I recently wrote my Christian Fundamentalist Homophobia series to point out how I and other fundamentalist children were taught to feel contempt and disgust for people who didn’t live up to our artificial standards. We were taught to separate people from their self-expression, as though they were somehow trapped in an impregnable cocoon and all we could actually see was the demon that controlled them. In other words, we hated everything about them but loved a vague idea in our minds of the “saved” person the sinner could become – you know, someone who didn’t actually exist. Someone we made up.

My conclusion to the series was this:

Unconditional love does not mean loving someone while disapproving of their actions. It means forsaking the right to disapprove. You cannot love who I am and hate what I do. What I do shows you who I am. If you choose to love a figment of your imagination, some idea of who I might become, then you love only your own mind, and what you hate is me.

Melissa at Permission to Live and Katy-Anne Wilson at American N Aussie have both written posts that address this, too. Each writes from a different perspective: one religious, one social. Excerpts below:

“Love the Sinner, Hate the Sin” by Katy-Anne

I also think that “love the sinner but hate the sin” is hypocrisy because often, we hate somebody else’s sin and yet we fail to hate our own. We would be better served hating our own sin and working on correcting our own sins than worrying about the sins of someone else. It is easy for me to judge someone for struggling with sins that I don’t struggle with, but I’m often far more sympathetic of those that struggle with the same sins I do than those that struggle with other sins, and that’s wrong.

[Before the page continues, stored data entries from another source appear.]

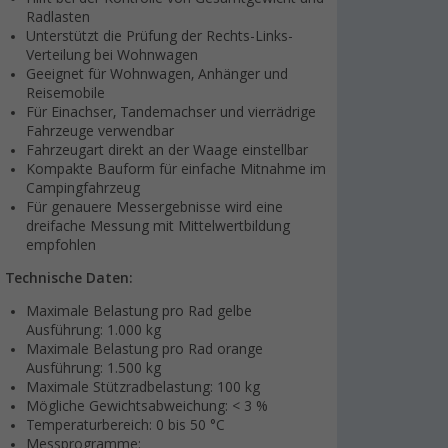
Radlasten
Unterstützt die Prüfung der Rechts-Links-
Verteilung bei Wohnwagen
Geeignet für Wohnwagen, Anhänger und
Reisemobile
Für Einachser, Tandemachser und vierrädrige
Fahrzeuge verwendbar
Fahrzeugart direkt an der Waage einstellbar
Kompakte Bauform für einfache Mitnahme im
Campingfahrzeug
Für genauere Messergebnisse wird eine
dreifache Messung mit Mittelwertbildung
empfohlen
Technische Daten:
Maximale Belastung pro Rad gelbe
Ausführung: 1.000 kg
Maximale Belastung pro Rad orange
Ausführung: 1.500 kg
Maximale Stützradbelastung: 100 kg
Mögliche Gewichtsabweichung: < 3 %
Temperaturbereich: 0 bis 50 °C
Messprogramme: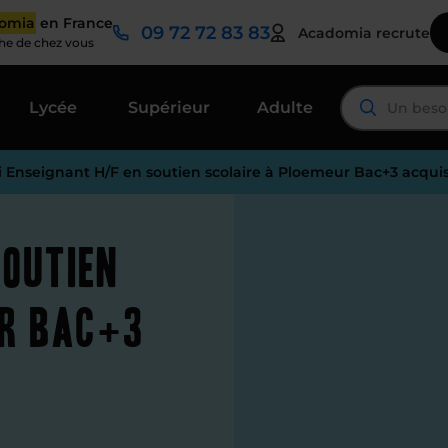
domia
en France
09 72 72 83 83
Acadomia recrute
che de chez vous
Lycée
Supérieur
Adulte
i Enseignant H/F en soutien scolaire à Ploemeur Bac+3 acqui
soutien
ur Bac+3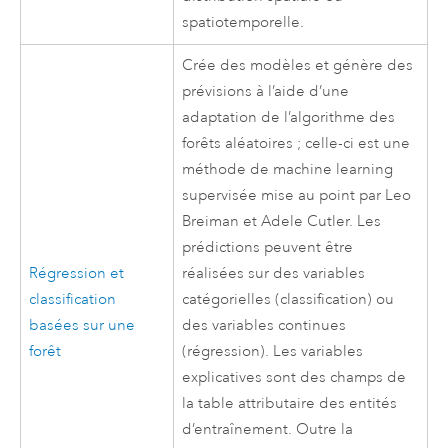
spatiotemporelle.
Crée des modèles et génère des
prévisions à l’aide d’une
adaptation de l’algorithme des
forêts aléatoires ; celle-ci est une
méthode de machine learning
supervisée mise au point par Leo
Breiman et Adele Cutler. Les
prédictions peuvent être
Régression et
réalisées sur des variables
classification
catégorielles (classification) ou
basées sur une
des variables continues
forêt
(régression). Les variables
explicatives sont des champs de
la table attributaire des entités
d’entraînement. Outre la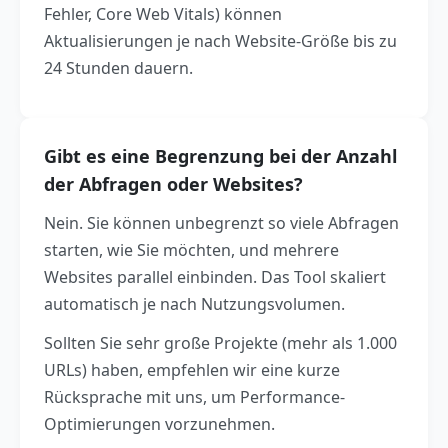
Fehler, Core Web Vitals) können
Aktualisierungen je nach Website-Größe bis zu
24 Stunden dauern.
Gibt es eine Begrenzung bei der Anzahl
der Abfragen oder Websites?
Nein. Sie können unbegrenzt so viele Abfragen
starten, wie Sie möchten, und mehrere
Websites parallel einbinden. Das Tool skaliert
automatisch je nach Nutzungsvolumen.
Sollten Sie sehr große Projekte (mehr als 1.000
URLs) haben, empfehlen wir eine kurze
Rücksprache mit uns, um Performance-
Optimierungen vorzunehmen.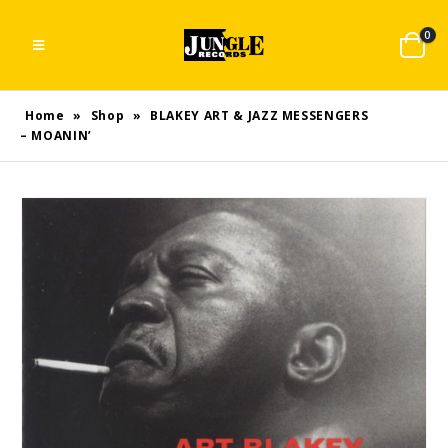
0
Home
»
Shop
»
BLAKEY ART & JAZZ MESSENGERS
– MOANIN’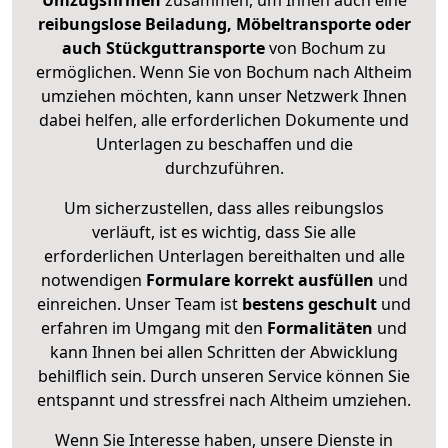
Umzugsfirmen
zusammen, um Ihnen auch eine
reibungslose Beiladung, Möbeltransporte oder
auch Stückguttransporte
von Bochum zu
ermöglichen. Wenn Sie von Bochum nach Altheim
umziehen möchten, kann unser Netzwerk Ihnen
dabei helfen, alle erforderlichen Dokumente und
Unterlagen zu beschaffen und die
durchzuführen.
Um sicherzustellen, dass alles reibungslos
verläuft, ist es wichtig, dass Sie alle
erforderlichen Unterlagen bereithalten und alle
notwendigen
Formulare
korrekt
ausfüllen
und
einreichen. Unser Team ist
bestens geschult
und
erfahren im Umgang mit den
Formalitäten
und
kann Ihnen bei allen Schritten der Abwicklung
behilflich sein. Durch unseren Service können Sie
entspannt und stressfrei nach Altheim umziehen.
Wenn Sie Interesse haben, unsere Dienste in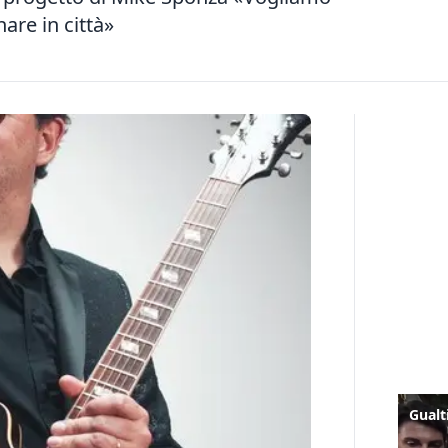
are in città»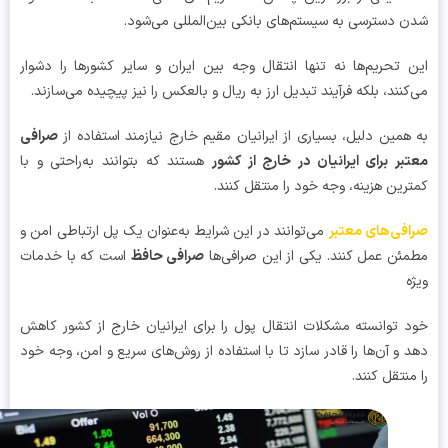
 دسترسی به سیستم‌های بانکی بین‌المللی می‌شود.
 تحریم‌ها نه تنها انتقال وجه بین ایران و سایر کشورها را دشوار
کنند، بلکه فرآیند تبدیل ارز به ریال و بالعکس را نیز پیچیده می‌سازند.
همین دلیل، بسیاری از ایرانیان مقیم خارج نیازمند استفاده از
صرافی
بر برای ایرانیان در خارج از کشور
هستند که بتوانند به‌راحتی و با
رین هزینه، وجه خود را منتقل کنند.
فی‌های معتبر
می‌توانند در این شرایط به‌عنوان یک پل ارتباطی امن و
ئن عمل کنند. یکی از این صرافی‌ها
صرافی حافظ
است که با خدمات
ه
 توانسته مشکلات انتقال پول را برای ایرانیان خارج از کشور کاهش
 و آن‌ها را قادر سازد تا با استفاده از روش‌های سریع و امن، وجه خود
منتقل کنند.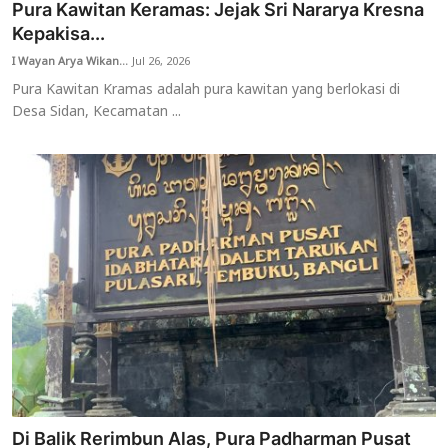
Pura Kawitan Keramas: Jejak Sri Nararya Kresna
Kepakisa...
I Wayan Arya Wikan...
Jul 26, 2026
Pura Kawitan Kramas adalah pura kawitan yang berlokasi di
Desa Sidan, Kecamatan ...
Di Balik Rerimbun Alas, Pura Padharman Pusat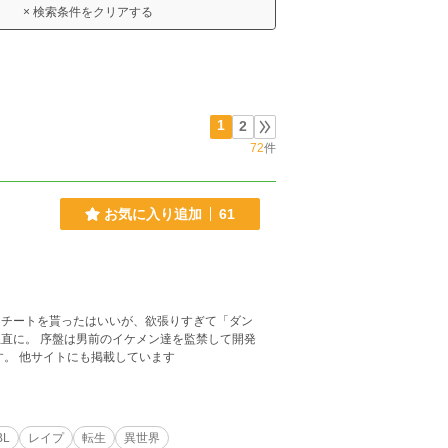
× 検索条件をクリアする
1
2
72
件
お気に入り追加
61
にチートを貰ったはいいが、欲張りすぎて「ダン
禁して開発
ます。 性描写がメインの作品です。 他サイトにも掲載しています
BL
レイプ
転生
異世界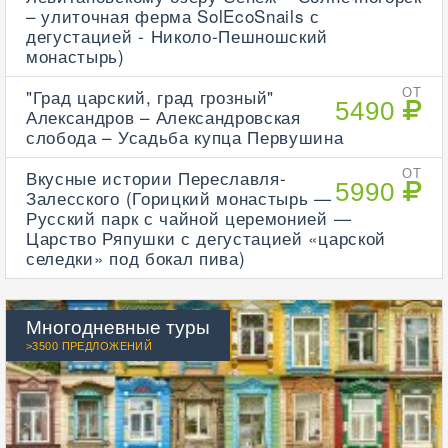
– улиточная ферма SolEcoSnails с
дегустацией - Николо-Пешношский
монастырь)
"Град царский, град грозный"
ОТ
5490
Александров – Александровская
слобода – Усадьба купца Первушина
Вкусные истории Переславля-
ОТ
5990
Залесского (Горицкий монастырь —
Русский парк с чайной церемонией —
Царство Ряпушки с дегустацией «царской
селедки» под бокал пива)
Многодневные туры
>3500 ПРЕДЛОЖЕНИЙ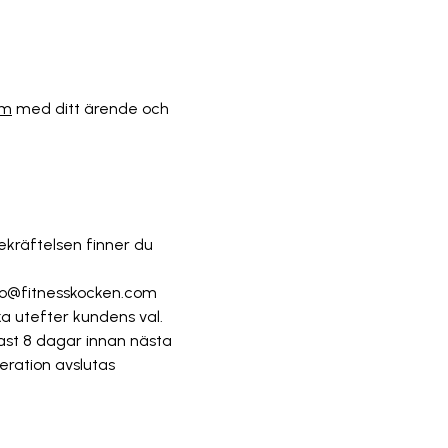
om
med ditt ärende och
bekräftelsen finner du
info@fitnesskocken.com
 utefter kundens val.
ast 8 dagar innan nästa
eration avslutas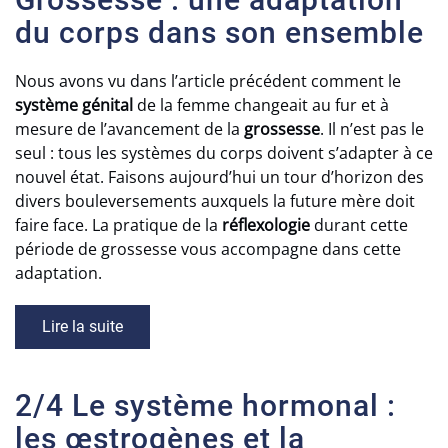
du corps dans son ensemble
Nous avons vu dans l’article précédent comment le
système génital
de la femme changeait au fur et à
mesure de l’avancement de la
grossesse
. Il n’est pas le
seul : tous les systèmes du corps doivent s’adapter à ce
nouvel état. Faisons aujourd’hui un tour d’horizon des
divers bouleversements auxquels la future mère doit
faire face. La pratique de la
réflexologie
durant cette
période de grossesse vous accompagne dans cette
adaptation.
Lire la suite
2/4 Le système hormonal :
les œstrogènes et la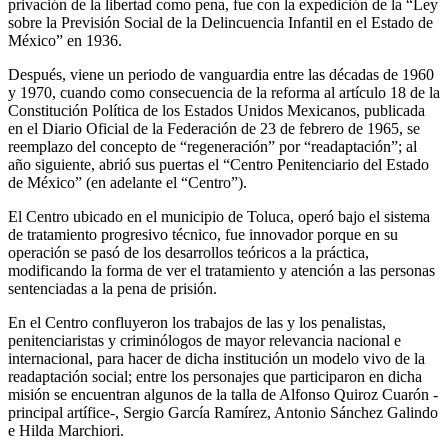
privación de la libertad como pena, fue con la expedición de la “Ley
sobre la Previsión Social de la Delincuencia Infantil en el Estado de
México” en 1936.
Después, viene un periodo de vanguardia entre las décadas de 1960
y 1970, cuando como consecuencia de la reforma al artículo 18 de la
Constitución Política de los Estados Unidos Mexicanos, publicada
Linkedin
en el Diario Oficial de la Federación de 23 de febrero de 1965, se
reemplazo del concepto de “regeneración” por “readaptación”; al
año siguiente, abrió sus puertas el “Centro Penitenciario del Estado
de México” (en adelante el “Centro”).
El Centro ubicado en el municipio de Toluca, operó bajo el sistema
de tratamiento progresivo técnico, fue innovador porque en su
operación se pasó de los desarrollos teóricos a la práctica,
modificando la forma de ver el tratamiento y atención a las personas
sentenciadas a la pena de prisión.
En el Centro confluyeron los trabajos de las y los penalistas,
penitenciaristas y criminólogos de mayor relevancia nacional e
internacional, para hacer de dicha institución un modelo vivo de la
readaptación social; entre los personajes que participaron en dicha
misión se encuentran algunos de la talla de Alfonso Quiroz Cuarón -
principal artífice-, Sergio García Ramírez, Antonio Sánchez Galindo
e Hilda Marchiori.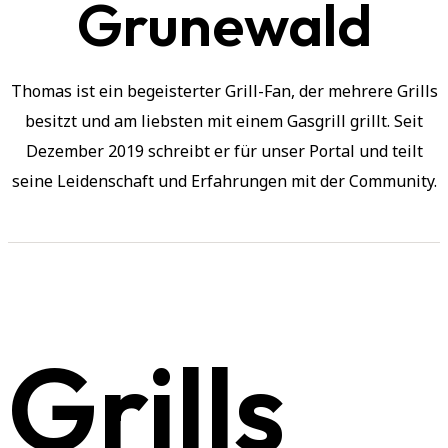
Grunewald
Thomas ist ein begeisterter Grill-Fan, der mehrere Grills
besitzt und am liebsten mit einem Gasgrill grillt. Seit
Dezember 2019 schreibt er für unser Portal und teilt
seine Leidenschaft und Erfahrungen mit der Community.
Grills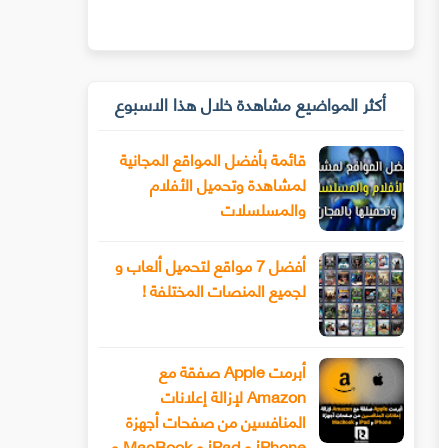
أكثر المواضيع مشاهدة خلال هذا الاسبوع
قائمة بأفضل المواقع المجانية
لمشاهدة وتحميل الأفلام
والمسلسلات
أفضل 7 مواقع لتحميل ألعاب و
لجميع المنصات المختلفة !
أبرمت Apple صفقة مع
Amazon لإزالة إعلانات
المنافسين من صفحات أجهزة
iPhone و iPad و MacBook و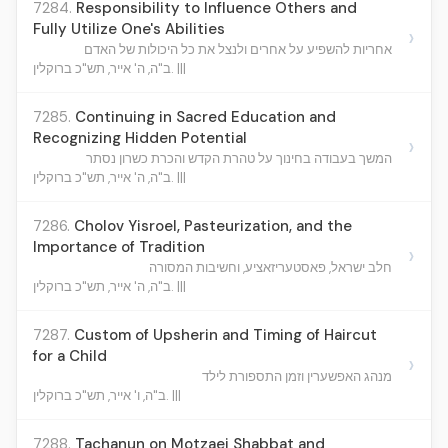
7284.
Responsibility to Influence Others and
Fully Utilize One's Abilities
›
אחריות להשפיע על אחרים ולנצל את כל היכולות של האדם
ב"ה, ה' אייר, תש"כ ברוקלין. |||
7285.
Continuing in Sacred Education and
Recognizing Hidden Potential
›
המשך בעבודה בחינוך על טהרת הקדש והכרת כשרון נסתר
ב"ה, ה' אייר, תש"כ ברוקלין. |||
7286.
Cholov Yisroel, Pasteurization, and the
Importance of Tradition
›
חלב ישראל, פאסטעריזאציע, וחשיבות המסורה
ב"ה, ה' אייר, תש"כ ברוקלין. |||
7287.
Custom of Upsherin and Timing of Haircut
for a Child
›
מנהג האפשערין וזמן התספורת לילד
ב"ה, ו' אייר, תש"כ ברוקלין. |||
7288.
Tachanun on Motzaei Shabbat and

Hate the Sin, Love the Sinner? by Melissa

I grew up with people who claimed they didn’t hate anyone (remember? They “love” sinners.) I even claimed to “love sinners while hating their sin” myself once upon a time. I understood tolerance to mean extreme distaste and dislike and disapproval, coupled with an ability to refrain oneself from violence towards the person you felt that way about. I felt that acceptance better expressed an ability to disagree, but be OK with that person living their own life. In reality, The definition for the term Tolerance is: “A fair, objective, and permissive attitude toward opinions and practices that differ from one’s own.”

This term encompasses perfectly what I am asking from people who do not agree with the reality of LGBTQ persons, and/or the exact ways they may choose to live their lives. Being willing to hear another person, seek to be fair and objective and impartial, is exactly what I meant to say by using the term “Acceptance”…. Many people who claim to be tolerant think that minorities should feel grateful that they are not being hung in the town square. They make no bones about the fact that they “Hate the sin.” And the “love the sinner” begins to sound more like “don’t kill the sinner”. This is not tolerance.